I want to show that a weak* open set is also norm open.
I know that if I consider the dual space $X^*$, then a neighbourhood basis of $f\in X^*$ is $\{g\in X^*:|g(x_i)-f(x_i)|<\epsilon, 1\leq i\leq l\}$ with $\epsilon>0$ and $x_i\in X$ for all $i$.
Similarly a neighbourhood basis in the topology induced by the norm is given by open balls.
Now my first question is, how can I think about the neighbourhood basis of $f\in X^*$?

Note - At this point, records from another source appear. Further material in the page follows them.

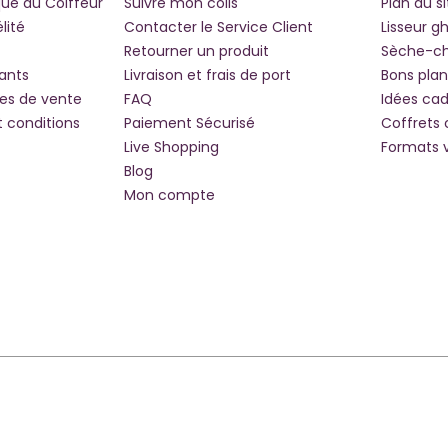
que du Coiffeur
Suivre mon colis
Plan du si
lité
Contacter le Service Client
Lisseur g
Retourner un produit
Sèche-c
iants
Livraison et frais de port
Bons plan
les de vente
FAQ
Idées ca
t conditions
Paiement Sécurisé
Coffrets
Live Shopping
Formats 
Blog
Mon compte
lité : Non Conforme
Paramètres De Cookies
Nos Magasins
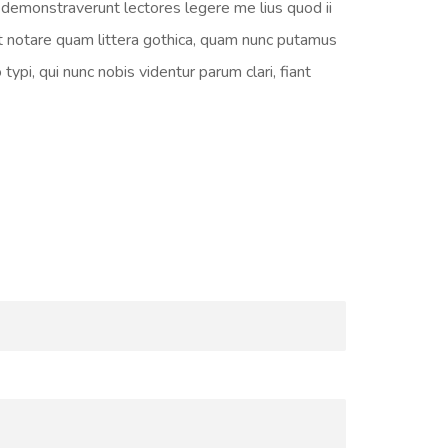
s demonstraverunt lectores legere me lius quod ii
t notare quam littera gothica, quam nunc putamus
pi, qui nunc nobis videntur parum clari, fiant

So I know that by definition $\mathcal{B}$ is a neighbourhood basis of $x$ in a topological space $X$ if $x\in V$ for all $V\in \mathcal{B}$ and for all neighbourhood $U\ni x$ there exists $V\in \mathcal{B}$ such that $x\in V\subset U$.
But in our case I don't see how the neighbourhoods in the weak* topology looks like.

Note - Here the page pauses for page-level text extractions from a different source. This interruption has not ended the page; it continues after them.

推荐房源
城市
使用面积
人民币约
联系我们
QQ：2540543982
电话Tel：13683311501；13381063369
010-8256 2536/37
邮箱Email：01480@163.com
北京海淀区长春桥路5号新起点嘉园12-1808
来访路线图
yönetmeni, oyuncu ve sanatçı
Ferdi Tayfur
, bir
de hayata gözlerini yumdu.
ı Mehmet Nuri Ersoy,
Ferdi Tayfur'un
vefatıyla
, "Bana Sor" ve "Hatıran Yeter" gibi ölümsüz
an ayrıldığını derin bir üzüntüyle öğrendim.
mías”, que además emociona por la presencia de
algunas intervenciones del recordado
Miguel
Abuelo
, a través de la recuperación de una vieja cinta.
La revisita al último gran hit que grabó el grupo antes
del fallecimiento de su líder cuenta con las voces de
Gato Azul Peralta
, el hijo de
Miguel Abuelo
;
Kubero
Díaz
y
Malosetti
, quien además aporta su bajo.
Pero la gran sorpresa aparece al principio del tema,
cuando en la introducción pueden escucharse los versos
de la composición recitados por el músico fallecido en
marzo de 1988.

Additionaly I don't see how to show that a set which is weak* open also is norm open.
Could maybe someone answer my two questions?
There is no need to know how exactly a weak* open set looks like.
$\{g\in X^*:|g(x_i)-f(x_i)|<\epsilon, 1\leq i\leq l\}$ is open in the norm topology whenever $l\in \mathbb N$, $\epsilon>0$ and $x_i\in X$ for all $i$. This is because $g \mapsto g(x_i)$ is a continuous function for the norm topology . [$\{g\in X^*:|g(x_i)-f(x_i)|<\epsilon, 1\leq i\leq l\}=\bigcap_{1\leq i \leq l} \{g: g(x_i) \in (B(f(x_i),\epsilon))\}$]. Any open set in a topological space is a union of basic neighborhoods of its points.